Reproduce the lines below verbatim. Pictures are to be omitted.

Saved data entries
....

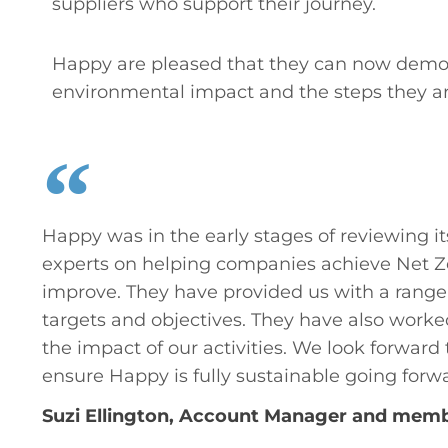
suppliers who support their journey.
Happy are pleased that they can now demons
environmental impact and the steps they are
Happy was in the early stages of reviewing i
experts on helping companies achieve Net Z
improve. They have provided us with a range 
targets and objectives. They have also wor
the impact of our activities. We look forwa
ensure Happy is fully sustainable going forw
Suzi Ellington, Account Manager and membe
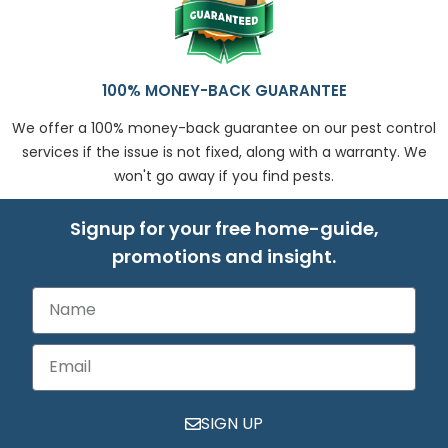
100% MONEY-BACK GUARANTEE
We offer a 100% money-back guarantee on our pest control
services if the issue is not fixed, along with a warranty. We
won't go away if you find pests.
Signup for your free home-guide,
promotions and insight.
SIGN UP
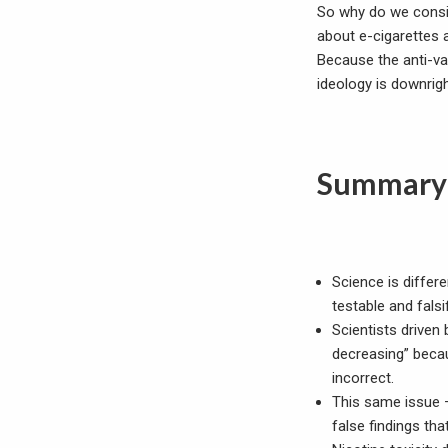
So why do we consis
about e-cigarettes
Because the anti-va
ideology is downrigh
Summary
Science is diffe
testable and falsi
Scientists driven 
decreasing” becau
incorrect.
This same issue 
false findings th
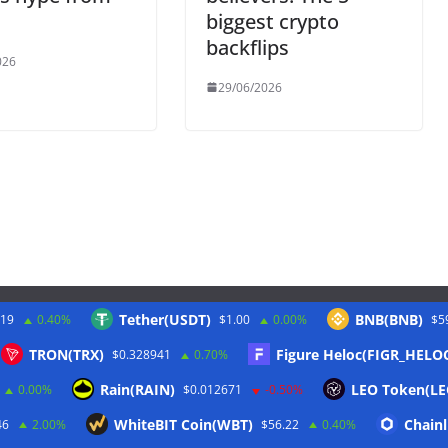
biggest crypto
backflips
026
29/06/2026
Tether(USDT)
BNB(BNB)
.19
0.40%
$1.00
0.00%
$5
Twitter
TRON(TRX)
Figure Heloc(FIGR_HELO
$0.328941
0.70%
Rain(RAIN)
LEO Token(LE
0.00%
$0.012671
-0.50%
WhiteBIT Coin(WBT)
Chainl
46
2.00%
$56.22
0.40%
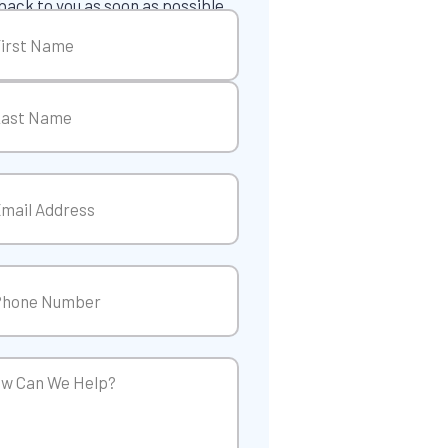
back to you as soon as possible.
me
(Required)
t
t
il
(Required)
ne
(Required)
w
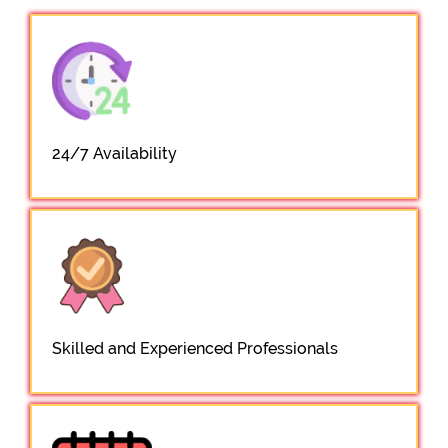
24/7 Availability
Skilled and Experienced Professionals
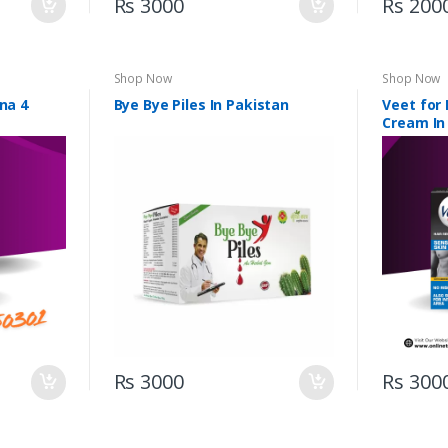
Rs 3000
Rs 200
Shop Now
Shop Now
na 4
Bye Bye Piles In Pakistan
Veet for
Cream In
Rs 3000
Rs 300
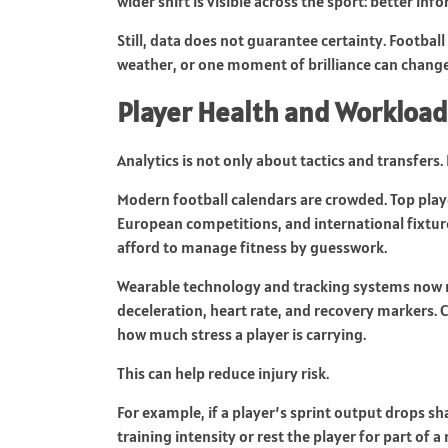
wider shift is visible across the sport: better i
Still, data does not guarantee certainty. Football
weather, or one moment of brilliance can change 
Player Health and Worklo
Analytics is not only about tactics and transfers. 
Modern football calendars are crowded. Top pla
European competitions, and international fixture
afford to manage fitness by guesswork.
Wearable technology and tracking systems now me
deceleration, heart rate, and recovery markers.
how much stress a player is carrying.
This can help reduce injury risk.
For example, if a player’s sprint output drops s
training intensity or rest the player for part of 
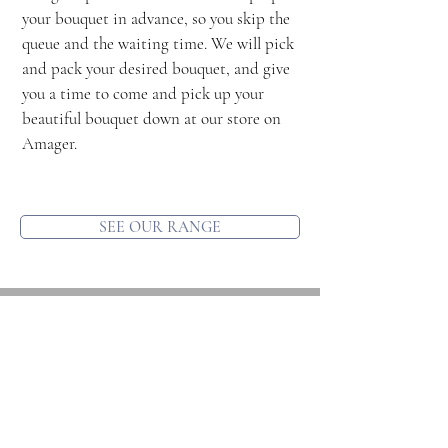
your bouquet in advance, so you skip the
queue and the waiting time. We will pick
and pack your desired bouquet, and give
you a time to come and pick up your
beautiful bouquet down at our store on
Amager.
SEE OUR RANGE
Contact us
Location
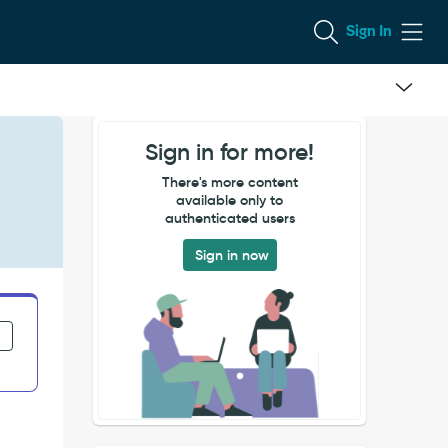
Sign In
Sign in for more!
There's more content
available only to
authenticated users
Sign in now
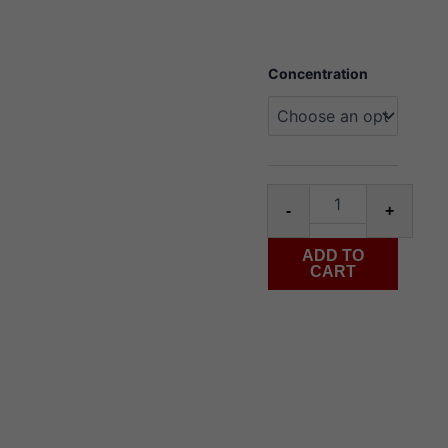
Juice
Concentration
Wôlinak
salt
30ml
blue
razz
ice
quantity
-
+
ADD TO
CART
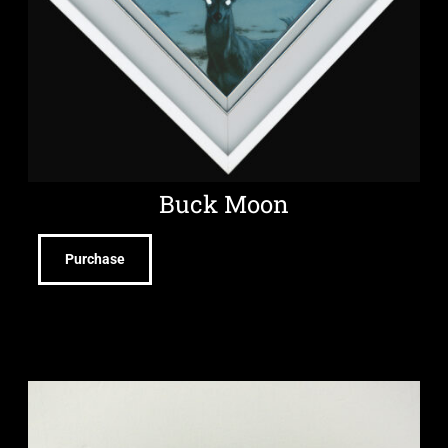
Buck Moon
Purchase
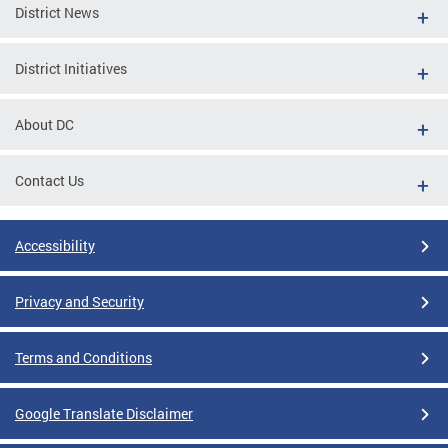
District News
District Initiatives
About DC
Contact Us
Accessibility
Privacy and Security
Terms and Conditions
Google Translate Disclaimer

....

— Your solution —
suppliers who support their journey.
Happy are pleased that they can now demons
environmental impact and the steps they are
Happy was in the early stages of reviewing i
experts on helping companies achieve Net Z
improve. They have provided us with a range 
targets and objectives. They have also wor
the impact of our activities. We look forwa
ensure Happy is fully sustainable going forw
Suzi Ellington, Account Manager and membe
100% MONEY-BACK GUARANTEE
We offer a 100% money-back guarantee on our pest control
services if the issue is not fixed, along with a warranty. We
won't go away if you find pests.
Signup for your free home-guide,
promotions and insight.
SIGN UP
So why do we consis
about e-cigarettes
Because the anti-va
ideology is downrigh
Summary
Science is diffe
testable and falsi
Scientists driven 
decreasing” becau
incorrect.
This same issue 
false findings th
biggest crypto
backflips
026
29/06/2026
Tether(USDT)
BNB(BNB)
.19
0.40%
$1.00
0.00%
$5
Twitter
TRON(TRX)
Figure Heloc(FIGR_HELO
$0.328941
0.70%
Rain(RAIN)
LEO Token(LE
0.00%
$0.012671
-0.50%
WhiteBIT Coin(WBT)
Chainl
46
2.00%
$56.22
0.40%
back to you as soon as possible.
me
(Required)
t
t
il
(Required)
ne
(Required)
w
24/7 Availability
Skilled and Experienced Professionals
Rs 3000
Rs 200
Shop Now
Shop Now
na 4
Bye Bye Piles In Pakistan
Veet for
Cream In
Rs 3000
Rs 300
wider shift is visible across the sport: better i
Still, data does not guarantee certainty. Football
weather, or one moment of brilliance can change 
Player Health and Worklo
Analytics is not only about tactics and transfers. 
Modern football calendars are crowded. Top pla
European competitions, and international fixture
afford to manage fitness by guesswork.
Wearable technology and tracking systems now me
deceleration, heart rate, and recovery markers.
how much stress a player is carrying.
This can help reduce injury risk.
For example, if a player’s sprint output drops s
training intensity or rest the player for part of 
your bouquet in advance, so you skip the
queue and the waiting time. We will pick
and pack your desired bouquet, and give
you a time to come and pick up your
beautiful bouquet down at our store on
Amager.
SEE OUR RANGE
Contact us
Location
Sign In
Sign in for more!
There's more content
available only to
authenticated users
Sign in now
Juice
Concentration
Wôlinak
salt
30ml
blue
razz
ice
quantity
-
+
ADD TO
CART
Buck Moon
Purchase
District News
District Initiatives
About DC
Contact Us
Accessibility
Privacy and Security
Terms and Conditions
Google Translate Disclaimer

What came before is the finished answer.